Dec 12, 2023   ·   5 minute read
Can a Separated Spouse Inherit?

Our private client and Will solicitors are asked the question ‘Can a separated spouse inherit?’ The quick answer is yes or maybe. That’s why if you are thinking about a separation or divorce you need to talk to a Will and estate planning solicitor as well as to a family lawyer. 

In this article, our Will solicitors explain why you need a Will or a new Will if you are going through a family separation. Our specialist lawyers can help you with all your private client needs, including writing a Will for you or checking if your existing Will needs amending, because of your new family circumstances. 

For expert Will and estate planning advice call our team or complete our online enquiry form 

Who inherits if you are separated  

If you are separated from your husband, wife, or civil partner then you are still in a legal relationship with them until the relationship is dissolved by your securing a final order of divorce or the dissolution of your civil partnership. 
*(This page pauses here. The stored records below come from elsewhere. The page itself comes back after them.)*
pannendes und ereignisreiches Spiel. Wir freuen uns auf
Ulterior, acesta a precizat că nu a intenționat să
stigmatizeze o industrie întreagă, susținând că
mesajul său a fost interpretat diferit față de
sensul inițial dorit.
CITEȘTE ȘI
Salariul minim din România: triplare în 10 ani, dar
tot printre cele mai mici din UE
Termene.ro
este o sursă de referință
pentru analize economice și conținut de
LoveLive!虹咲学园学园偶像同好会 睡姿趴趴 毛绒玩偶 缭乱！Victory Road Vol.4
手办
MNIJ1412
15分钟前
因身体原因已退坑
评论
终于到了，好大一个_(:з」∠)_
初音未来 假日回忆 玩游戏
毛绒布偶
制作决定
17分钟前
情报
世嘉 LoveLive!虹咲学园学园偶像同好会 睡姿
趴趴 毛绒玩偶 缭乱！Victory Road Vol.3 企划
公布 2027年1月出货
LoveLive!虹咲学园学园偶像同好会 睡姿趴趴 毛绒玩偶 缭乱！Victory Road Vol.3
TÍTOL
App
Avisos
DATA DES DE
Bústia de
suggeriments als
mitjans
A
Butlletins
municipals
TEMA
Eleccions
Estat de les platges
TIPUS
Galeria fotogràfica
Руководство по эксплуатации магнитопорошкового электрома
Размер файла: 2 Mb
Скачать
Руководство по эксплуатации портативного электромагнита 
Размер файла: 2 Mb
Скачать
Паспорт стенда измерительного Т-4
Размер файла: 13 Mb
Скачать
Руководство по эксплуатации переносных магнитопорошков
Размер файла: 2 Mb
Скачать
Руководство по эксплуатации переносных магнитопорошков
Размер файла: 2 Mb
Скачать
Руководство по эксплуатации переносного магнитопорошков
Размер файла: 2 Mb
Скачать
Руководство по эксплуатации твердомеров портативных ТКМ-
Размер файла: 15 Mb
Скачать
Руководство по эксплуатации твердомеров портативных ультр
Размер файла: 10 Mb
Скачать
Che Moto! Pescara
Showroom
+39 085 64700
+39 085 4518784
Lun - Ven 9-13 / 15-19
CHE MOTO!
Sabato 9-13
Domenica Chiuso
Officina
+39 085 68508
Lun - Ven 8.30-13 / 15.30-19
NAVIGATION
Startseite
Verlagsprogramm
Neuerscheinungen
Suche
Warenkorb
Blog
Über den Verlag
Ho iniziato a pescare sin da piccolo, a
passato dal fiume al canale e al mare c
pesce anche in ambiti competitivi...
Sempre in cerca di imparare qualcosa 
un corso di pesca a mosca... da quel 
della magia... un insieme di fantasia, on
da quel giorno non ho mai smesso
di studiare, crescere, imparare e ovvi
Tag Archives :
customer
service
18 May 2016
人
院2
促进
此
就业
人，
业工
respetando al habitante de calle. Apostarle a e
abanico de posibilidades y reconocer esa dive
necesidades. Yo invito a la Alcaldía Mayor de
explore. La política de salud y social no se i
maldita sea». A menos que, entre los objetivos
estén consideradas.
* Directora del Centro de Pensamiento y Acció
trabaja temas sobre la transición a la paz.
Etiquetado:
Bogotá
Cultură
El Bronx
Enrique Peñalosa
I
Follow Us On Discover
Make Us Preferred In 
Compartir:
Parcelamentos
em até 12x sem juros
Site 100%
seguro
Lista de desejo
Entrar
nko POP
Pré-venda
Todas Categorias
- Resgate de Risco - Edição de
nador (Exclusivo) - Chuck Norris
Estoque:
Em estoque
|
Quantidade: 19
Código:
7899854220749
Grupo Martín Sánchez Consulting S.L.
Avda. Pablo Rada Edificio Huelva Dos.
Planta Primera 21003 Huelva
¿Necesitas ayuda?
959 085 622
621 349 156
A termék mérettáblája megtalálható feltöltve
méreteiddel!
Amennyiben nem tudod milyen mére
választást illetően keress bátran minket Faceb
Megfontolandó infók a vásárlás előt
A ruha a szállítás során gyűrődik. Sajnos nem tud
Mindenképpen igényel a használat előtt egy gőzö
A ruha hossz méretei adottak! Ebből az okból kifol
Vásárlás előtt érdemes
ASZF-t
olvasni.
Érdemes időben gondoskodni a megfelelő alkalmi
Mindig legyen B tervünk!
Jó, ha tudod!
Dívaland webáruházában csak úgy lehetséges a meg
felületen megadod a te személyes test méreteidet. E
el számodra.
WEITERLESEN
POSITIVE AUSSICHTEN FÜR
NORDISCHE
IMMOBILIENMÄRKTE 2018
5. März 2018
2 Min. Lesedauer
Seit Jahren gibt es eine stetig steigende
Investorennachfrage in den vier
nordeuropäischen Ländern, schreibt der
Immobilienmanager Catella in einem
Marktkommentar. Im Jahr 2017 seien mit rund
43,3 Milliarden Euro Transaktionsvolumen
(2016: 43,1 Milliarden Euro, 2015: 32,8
A gift in a Will to a separated spouse or civil partner is valid despite your separation. 

If you have not made a Will your separated husband, wife, or civil partner is one of your next of kin and they will be entitled to a share of your estate under the intestacy rules. 

The intestacy rules set out who inherits your estate where there is no Will. The rules say: 

  1. If there are surviving children or grandchildren or great-grandchildren and the estate has a value over £322,000, the spouse or civil partner will inherit: 
  • All the personal property and belongings of the deceased and  
  • The first £322,000 of the estate and  
  • Half of the remaining estate

 2.If there are no surviving children, grandchildren or great-grandchildren, the spouse or civil partner will inherit: 

  • All the personal property and belongings of the deceased and  
  • The rest of the estate  

Whether there is a Will or if the intestacy rules decide who gets an estate, some people can challenge the provisions in a Will or the intestacy rules distribution. They can do this if they do not think that the Will or the intestacy rules make reasonable financial provision for them by making a claim against the estate.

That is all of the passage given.